> _EXERCISE DESCRIPTION_:
From the data below, retype exactly the lines starting with the one that contains "With a paid account, stores can" and ending with the one that contains "Google Tag Manager is used", both included.

> _Saved data entries_:
—————

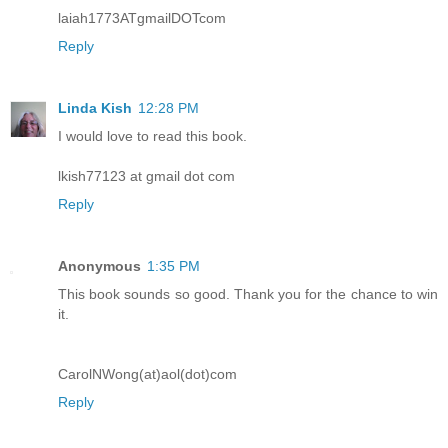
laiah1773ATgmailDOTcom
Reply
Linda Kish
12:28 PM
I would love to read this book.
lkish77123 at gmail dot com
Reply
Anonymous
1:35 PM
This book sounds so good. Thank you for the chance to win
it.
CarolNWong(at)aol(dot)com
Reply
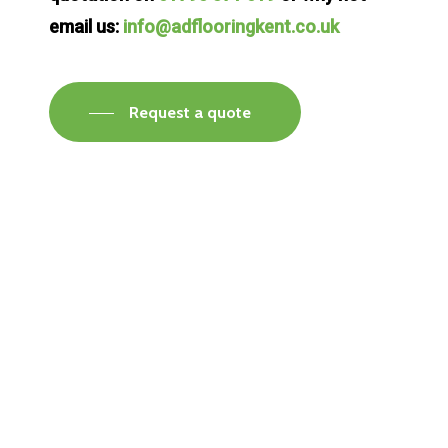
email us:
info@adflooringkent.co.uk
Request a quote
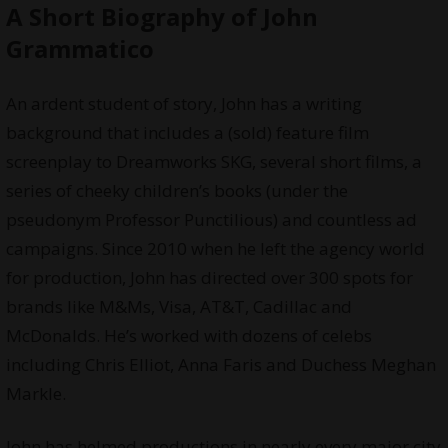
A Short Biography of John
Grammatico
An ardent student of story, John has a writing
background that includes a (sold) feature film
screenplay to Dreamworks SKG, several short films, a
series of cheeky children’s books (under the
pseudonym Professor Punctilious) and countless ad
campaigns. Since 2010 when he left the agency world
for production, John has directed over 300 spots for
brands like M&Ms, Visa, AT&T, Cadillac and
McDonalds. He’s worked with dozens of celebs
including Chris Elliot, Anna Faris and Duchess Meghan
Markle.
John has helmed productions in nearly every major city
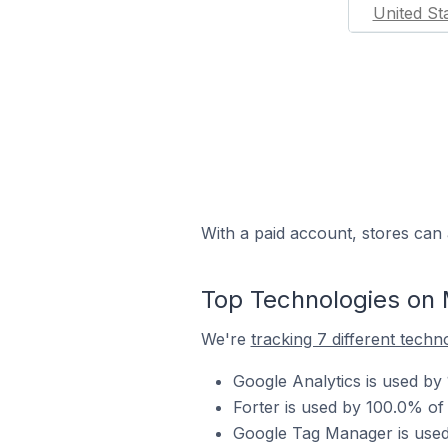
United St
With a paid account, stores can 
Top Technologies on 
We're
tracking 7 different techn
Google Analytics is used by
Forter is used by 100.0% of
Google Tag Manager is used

—————

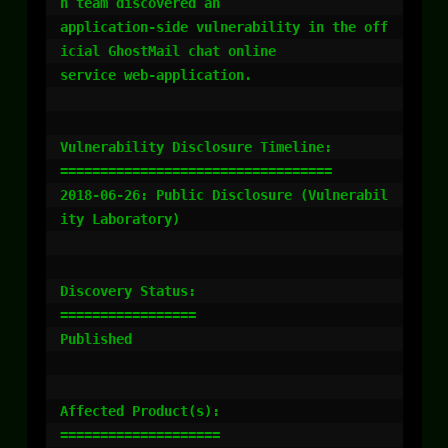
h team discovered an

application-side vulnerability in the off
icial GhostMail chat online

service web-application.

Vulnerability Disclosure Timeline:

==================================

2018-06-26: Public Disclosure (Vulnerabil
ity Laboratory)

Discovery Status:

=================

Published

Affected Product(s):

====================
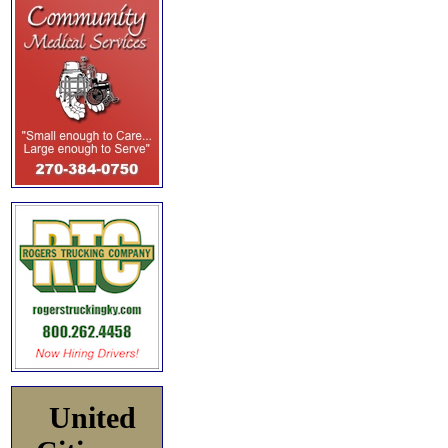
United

—————

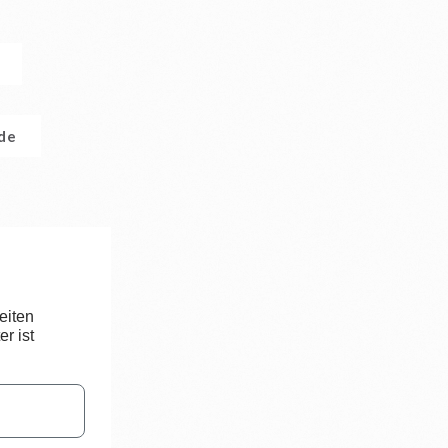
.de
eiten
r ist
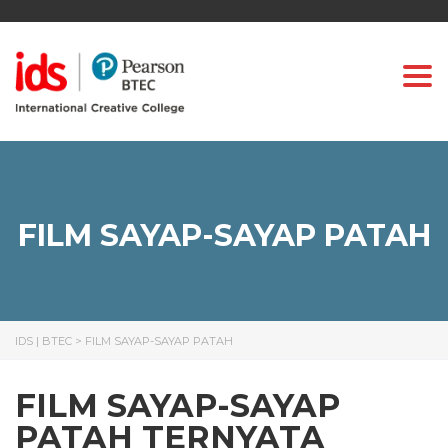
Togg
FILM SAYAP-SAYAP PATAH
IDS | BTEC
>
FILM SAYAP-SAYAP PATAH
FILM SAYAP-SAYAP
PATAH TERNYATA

—————

> _OUTPUT FOR THIS TASK_:
With a paid account, stores can 
Top Technologies on 
We're
tracking 7 different techn
Google Analytics is used by
Forter is used by 100.0% of
Google Tag Manager is used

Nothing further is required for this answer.